** Opening MATERIAL PROVIDED block **

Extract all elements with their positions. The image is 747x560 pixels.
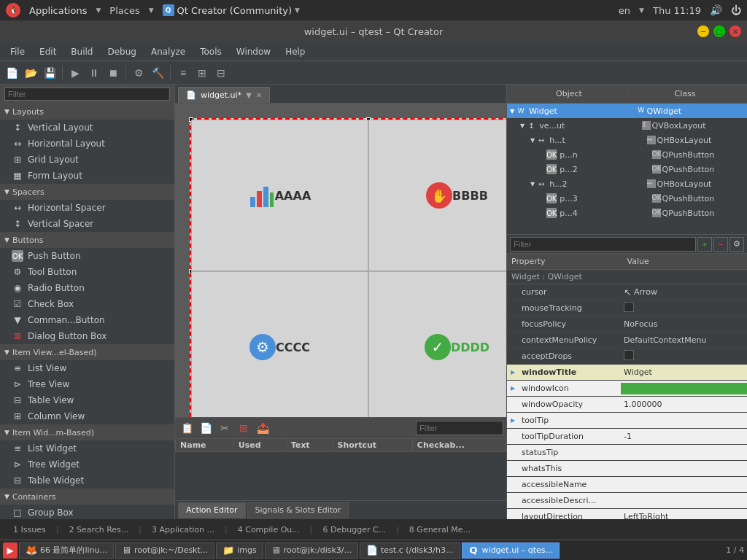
window-close-button[interactable]: ✕ (729, 26, 741, 37)
widget-item-horizontal-spacer[interactable]: ↔ Horizontal Spacer (0, 200, 174, 216)
widget-item-command-button[interactable]: ▼ Comman...Button (0, 312, 174, 328)
taskbar-item-terminal1[interactable]: 🖥 root@jk:~/Deskt... (115, 542, 214, 559)
prop-row-windowtitle[interactable]: ▶ windowTitle Widget (507, 365, 747, 381)
widget-item-group-box[interactable]: □ Group Box (0, 505, 174, 519)
widget-item-dialog-button-box[interactable]: ⊠ Dialog Button Box (0, 328, 174, 344)
prop-row-tooltipduration[interactable]: toolTipDuration -1 (507, 429, 747, 445)
prop-row-focuspolicy[interactable]: focusPolicy NoFocus (507, 316, 747, 332)
toolbar-open-button[interactable]: 📂 (22, 64, 39, 82)
prop-row-tooltip[interactable]: ▶ toolTip (507, 413, 747, 429)
acceptdrops-checkbox[interactable] (624, 350, 634, 360)
obj-row-pushbtn2[interactable]: ▶ OK p...2 OK QPushButton (507, 162, 747, 176)
action-filter-input[interactable] (416, 421, 503, 435)
canvas-cell-aaaa[interactable]: AAAA (191, 120, 368, 271)
topbar-qt[interactable]: Q Qt Creator (Community) ▼ (163, 4, 300, 16)
prop-row-mousetracking[interactable]: mouseTracking (507, 300, 747, 316)
widget-canvas[interactable]: AAAA ✋ BBBB ⚙ CCCC (190, 118, 506, 417)
widget-item-table-widget[interactable]: ⊟ Table Widget (0, 472, 174, 489)
status-tab-application[interactable]: 3 Application ... (144, 524, 222, 536)
tab-signals-slots-editor[interactable]: Signals & Slots Editor (247, 502, 349, 518)
status-tab-general[interactable]: 8 General Me... (402, 524, 478, 536)
prop-value-mousetracking[interactable] (621, 302, 747, 314)
category-spacers[interactable]: ▼ Spacers (0, 184, 174, 200)
prop-row-whatstis[interactable]: whatsThis (507, 461, 747, 477)
prop-row-cursor[interactable]: cursor ↖ Arrow (507, 284, 747, 300)
doc-tab-close-button[interactable]: ✕ (256, 91, 262, 99)
canvas-cell-bbbb[interactable]: ✋ BBBB (368, 120, 506, 271)
toolbar-btn-7[interactable]: ⊞ (193, 64, 211, 82)
obj-row-hboxlayout2[interactable]: ▼ ↔ h...2 ↔ QHBoxLayout (507, 176, 747, 191)
prop-row-acceptdrops[interactable]: acceptDrops (507, 349, 747, 365)
obj-row-pushbtn1[interactable]: ▶ OK p...n OK QPushButton (507, 147, 747, 162)
toolbar-btn-2[interactable]: ⏸ (85, 64, 103, 82)
status-tab-debugger[interactable]: 6 Debugger C... (316, 524, 394, 536)
taskbar-start-button[interactable]: ▶ (3, 542, 18, 559)
property-filter-add-button[interactable]: + (697, 237, 712, 252)
action-paste-button[interactable]: 📄 (197, 419, 214, 437)
widget-item-push-button[interactable]: OK Push Button (0, 248, 174, 264)
menu-analyze[interactable]: Analyze (144, 45, 193, 58)
prop-row-layoutdirection[interactable]: layoutDirection LeftToRight (507, 509, 747, 519)
prop-row-windowicon[interactable]: ▶ windowIcon (507, 381, 747, 397)
category-buttons[interactable]: ▼ Buttons (0, 232, 174, 248)
status-tab-compile[interactable]: 4 Compile Ou... (231, 524, 307, 536)
toolbar-btn-5[interactable]: 🔨 (149, 64, 166, 82)
action-export-button[interactable]: 📤 (254, 419, 271, 437)
property-filter-remove-button[interactable]: − (713, 237, 728, 252)
taskbar-item-testc[interactable]: 📄 test.c (/disk3/h3... (360, 542, 460, 559)
prop-expand-windowicon[interactable]: ▶ (507, 385, 519, 392)
obj-row-pushbtn4[interactable]: ▶ OK p...4 OK QPushButton (507, 206, 747, 220)
prop-value-acceptdrops[interactable] (621, 350, 747, 362)
action-copy-button[interactable]: 📋 (178, 419, 196, 437)
toolbar-new-button[interactable]: 📄 (3, 64, 20, 82)
menu-window[interactable]: Window (229, 45, 278, 58)
window-minimize-button[interactable]: ─ (697, 26, 709, 37)
menu-debug[interactable]: Debug (100, 45, 143, 58)
toolbar-btn-4[interactable]: ⚙ (130, 64, 147, 82)
prop-expand-windowtitle[interactable]: ▶ (507, 369, 519, 376)
widget-item-vertical-layout[interactable]: ↕ Vertical Layout (0, 120, 174, 136)
menu-edit[interactable]: Edit (32, 45, 63, 58)
status-tab-search[interactable]: 2 Search Res... (61, 524, 136, 536)
toolbar-save-button[interactable]: 💾 (41, 64, 58, 82)
menu-help[interactable]: Help (278, 45, 312, 58)
taskbar-item-imgs[interactable]: 📁 imgs (216, 542, 263, 559)
widget-item-list-widget[interactable]: ≡ List Widget (0, 440, 174, 456)
obj-row-hboxlayout1[interactable]: ▼ ↔ h...t ↔ QHBoxLayout (507, 133, 747, 147)
taskbar-item-terminal2[interactable]: 🖥 root@jk:/disk3/... (265, 542, 358, 559)
widget-item-table-view[interactable]: ⊟ Table View (0, 392, 174, 408)
widget-item-form-layout[interactable]: ▦ Form Layout (0, 168, 174, 184)
widget-item-grid-layout[interactable]: ⊞ Grid Layout (0, 152, 174, 168)
menu-build[interactable]: Build (63, 45, 100, 58)
widget-filter-input[interactable] (4, 88, 170, 101)
obj-row-pushbtn3[interactable]: ▶ OK p...3 OK QPushButton (507, 191, 747, 206)
topbar-power-icon[interactable]: ⏻ (731, 4, 741, 16)
window-maximize-button[interactable]: □ (713, 26, 725, 37)
property-filter-input[interactable] (510, 237, 696, 252)
topbar-speaker-icon[interactable]: 🔊 (710, 4, 722, 16)
widget-item-radio-button[interactable]: ◉ Radio Button (0, 280, 174, 296)
widget-item-column-view[interactable]: ⊞ Column View (0, 408, 174, 424)
prop-expand-tooltip[interactable]: ▶ (507, 417, 519, 424)
widget-item-list-view[interactable]: ≡ List View (0, 360, 174, 376)
doc-tab-widget-ui[interactable]: 📄 widget.ui* ▼ ✕ (178, 87, 270, 103)
menu-tools[interactable]: Tools (193, 45, 229, 58)
prop-row-accessibledescri[interactable]: accessibleDescri... (507, 493, 747, 509)
toolbar-btn-3[interactable]: ⏹ (104, 64, 122, 82)
mousetracking-checkbox[interactable] (624, 302, 634, 312)
design-canvas-area[interactable]: AAAA ✋ BBBB ⚙ CCCC (175, 104, 506, 417)
obj-row-widget[interactable]: ▼ W Widget W QWidget (507, 104, 747, 118)
category-containers[interactable]: ▼ Containers (0, 489, 174, 505)
widget-item-tree-view[interactable]: ⊳ Tree View (0, 376, 174, 392)
widget-item-check-box[interactable]: ☑ Check Box (0, 296, 174, 312)
menu-file[interactable]: File (3, 45, 32, 58)
category-item-view[interactable]: ▼ Item View...el-Based) (0, 344, 174, 360)
toolbar-btn-6[interactable]: ≡ (174, 64, 192, 82)
taskbar-item-firefox[interactable]: 🦊 66 最简单的linu... (19, 542, 114, 559)
prop-row-contextmenupolicy[interactable]: contextMenuPolicy DefaultContextMenu (507, 332, 747, 349)
category-item-widget[interactable]: ▼ Item Wid...m-Based) (0, 424, 174, 440)
status-tab-issues[interactable]: 1 Issues (6, 524, 53, 536)
prop-row-statustip[interactable]: statusTip (507, 445, 747, 461)
topbar-applications[interactable]: Applications (29, 5, 87, 16)
action-cut-button[interactable]: ✂ (216, 419, 233, 437)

** Closing MATERIAL PROVIDED block **

Scan the data above for the string "property" and copy each line where it appears.

property-filter-add-button[interactable]: + (697, 237, 712, 252)
property-filter-remove-button[interactable]: − (713, 237, 728, 252)
property-filter-input[interactable] (510, 237, 696, 252)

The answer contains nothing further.